Jack Frusciante è uscito dal gruppo - Enrico Brizzi 1994


Un'incontenibile insofferenza agli avvertimenti astiosi dei professori e alle prediche di genitori barricati di fronte alla televisione, l'orrore di sacrificare un presente libero e felice per un futuro da piccoloborghese addestrato a dire si,ma soprattutto una disperata energia nel pedalare su per i tornanti che dal centro di Bologna portano alla collina dove abita una ragazza diversa da ogni altra. Questo è il "vecchio" Alex, diciassettenne tenero e incazzato, inquieto e romantico, che in rotta con una società miope e appagata, allo studio di Catullo preferisce il sincero furore di Clash e Sex Pistols.
Nel volgere di una primavera cruciale, Alex smette i panni dello studente docile e volenteroso e scopre il fascino leggiadro di Aidi, ma anche lo stupore di riconoscere in Martino, idolo tossico del liceo Caimani, il suo stesso irresistibile istinto a ribellarsi e a togliersi di mezzo. E di farlo alla maniera del chitarrista Frusciante, senza grandi gesti, voltando le spalle a tutti in nome di una singolare ma umanissima richiesta di autenticità.
Lascia stupefatti la capacità di Brizzi di fondere ironia e rabbia in una storia fresca e intensa, divenuta lettura di culto di un'intera generazione perchè sa raccontare, con voce nuova e senza filtri, gli smarrimenti e gli ardori che da sempre nutrono l'adolescenza.


NOTE A MARGINE


9
...e in quei giorni il cielo di Bologna era espressivo come un blocco di ghisa sorda...
29
Perchè lei ha un altro passato, un altro alfabeto, altre rime la fanno sorridere.
42
Dall'archivio magnetico del Signor Alex D. Alla fine, l'equilibrio interiore non è da cercare. Forse ce l'abbiamo già, e più ci muoviamo o agitiamo o altro, e più ce ne allontaniamo. Il fatto è che a parlare di equilibrio interiore mi sento un povero stronzo. Mi sembra uno di quei termini che usano nelle sedute di psicoanalisi liberatoria collettiva o nei rifugi per donne violentate. Okay. Tutto mi dice di essere forte, determinato negli scopi, capace di andare avanti nella Vita, ma se uno sente che è arrivato il momento di cambiare un po' rotta o anche solo il bisogno di fermarsi a ragionare sul serio per proprio conto?
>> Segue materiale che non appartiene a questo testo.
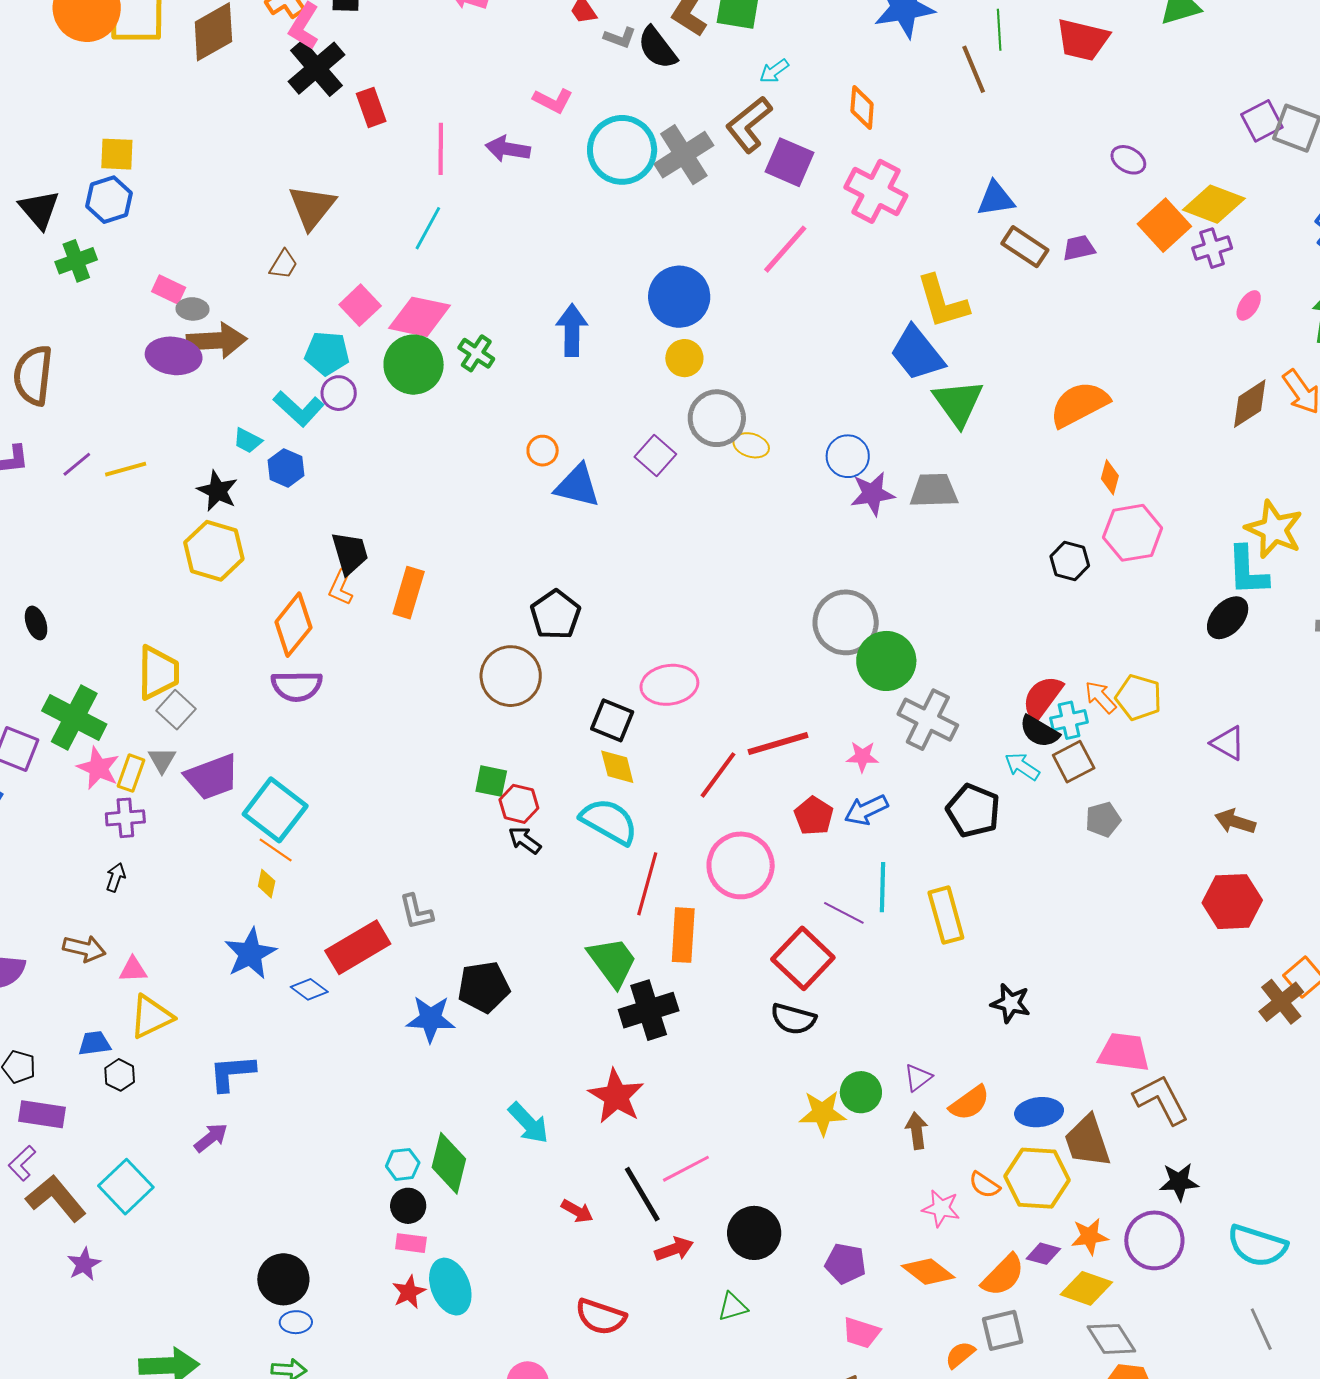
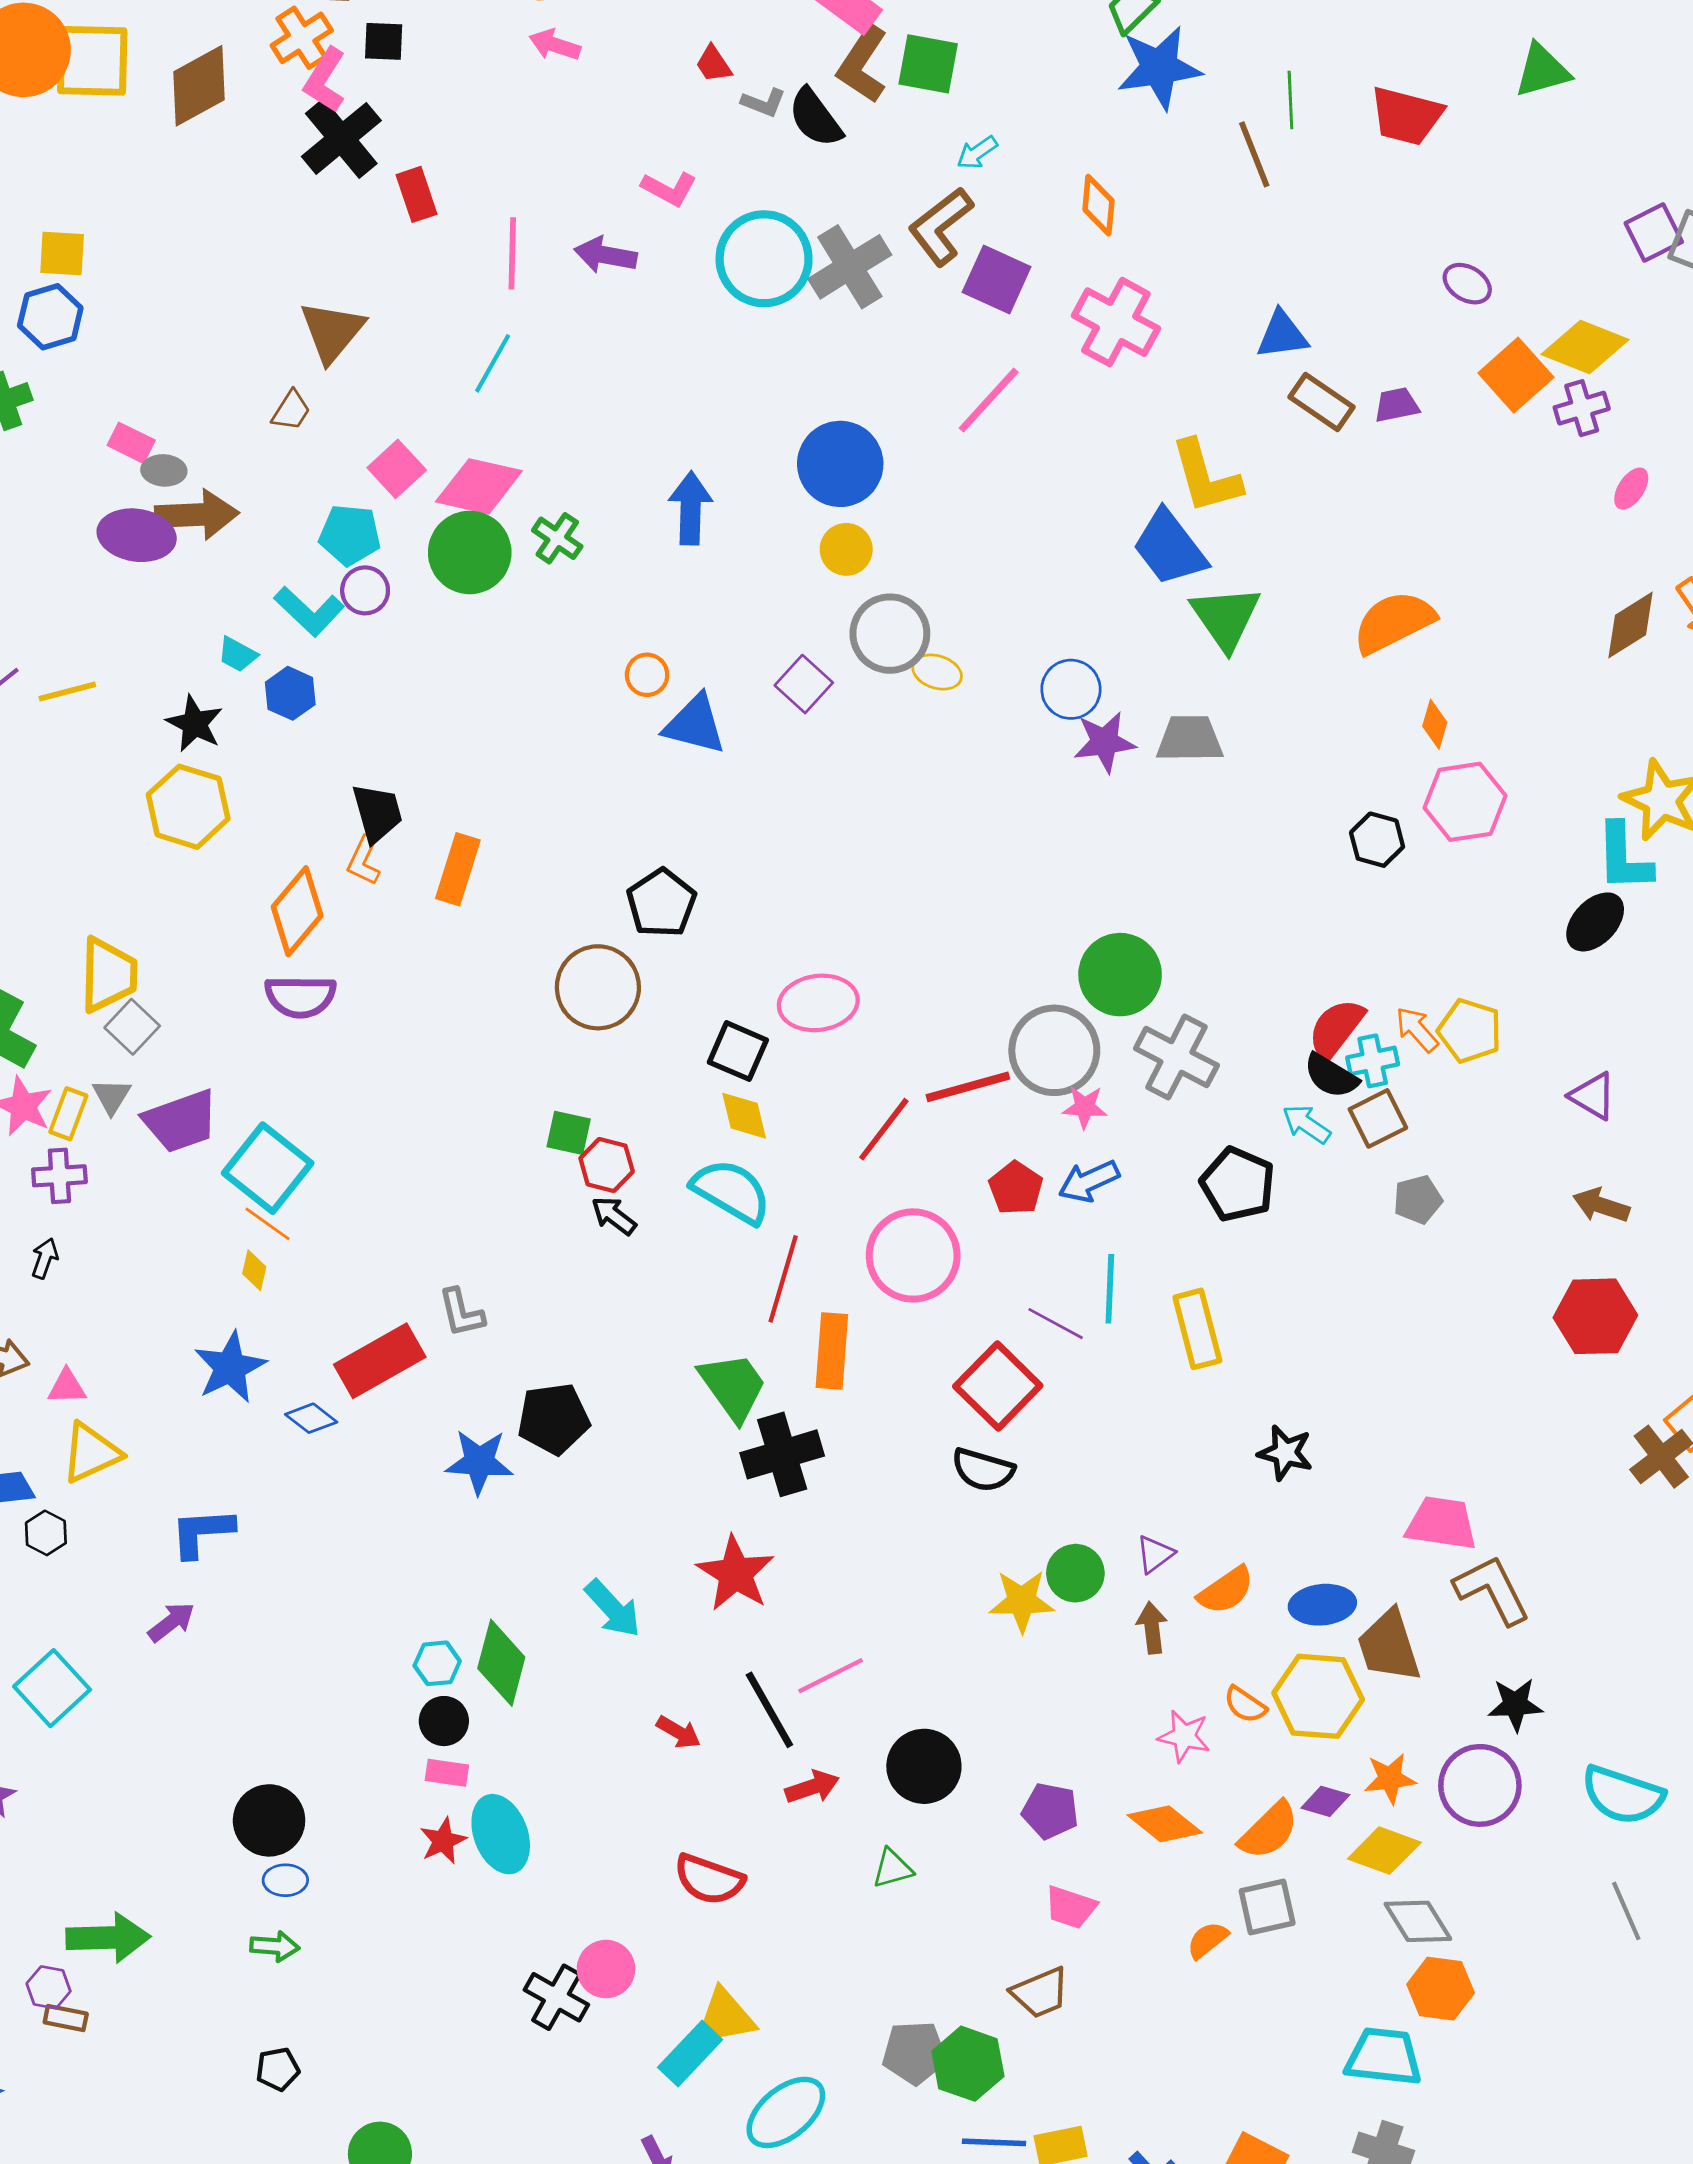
gray circle: (846, 622) -> (1054, 1050), moved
Voglio dire: e i cazzi di sette e mezzo in latino, per esempio, che da semplici strumenti sono diventati una specie di fine ultimo?... Insomma, a quanto ne so dovrei studiare per strappare un titolo di studio che a sua volta mi permetta di strappare un buon lavoro che a sua volta mi consenta di strappare abbastanza soldi per strappare una qualche cavolo di serenità tutta guerreggiata e ferita e massacrata dagli sforzi inauditi per raggiungerla. Cioè, uno dei fini ultimi è questa cavolo di serenità martoriata. Il ragionamento è così. Non ci vuole un genio. E allora, perchè dovrei sacrificare i momenti di serenità che mi vengono incontro spontaneamente lungo la strada? Perchè dovrei buttarli in un pozzo, se fanno parte anche loro del fine a cui tendere? Se un pomeriggio posso andare a suonare o uscire con una ragazza che mi piace, perchè cavolo devo starmene in casa a trascrivere le versioni dal traduttore o far finta di leggere il sunto di filosofia? La realtà è che mi trovo costretto a sacrificare il me diciassettenne felice di oggi pomeriggio a un eventuale me stesso calvo o sovrappeso, cinquantenne soddisfatto, che apre la porta del garage col comando a distanza e dentro c'ha una bella macchina, una moglie che probabilmente gli fa le corna con il commercialista e due figli gemelli con i capelli a caschetto identici in tutto ai bambini nazisti della kinders. Tutti dentro il garage, magari, no. Diciamo più o meno intorno. Cioè, circondato. Dunque la domanda è: un orrore di queste proporzioni vale più del sole e del gelato di oggi pomeriggio? Più di qualunque ragazza? Più di Valentina che arrivava sorridendo all'appuntamento con diedi minuti di ritardo e una maglietta blu con dentro quel ben di Dio sorprendente?
84
...e mi sento il personaggio di un libro che non mi piace...
118
Perchè la gente non capisce, e non è nemmeno che facciano apposta: proprio non ci arrivano e basta.
150
Questo è il mio piccolo mondo felice, liceo ginnasio Caimani di Bologna, dove intreccio rapporti più o meno amichevoli, compro merenda, si controlla il mio grado di omologazione. Questo è il pollaio in cui mi insegnano a interagire con i miei simili. A stare nel gruppo, a non alzare la testa. E poi c'è lei, c'è Aidi, per cui non basta nessuna canzone, nessuna definizione, per cui spero che oggi Dio non faccia piovere.
180
Se desiderate essere accanto a qualcuno che amate, forse non ci siete già?

RECENSIONE

Un libro cult degli anni '90. Magari non tecnicamente stupendo, con uno stile un po' confuso, qualche parola in disuso ma almeno è sincero. Questa era ed è tuttora la vera adolescenza...(cit.) altro che 3MetriSopraIlCielo!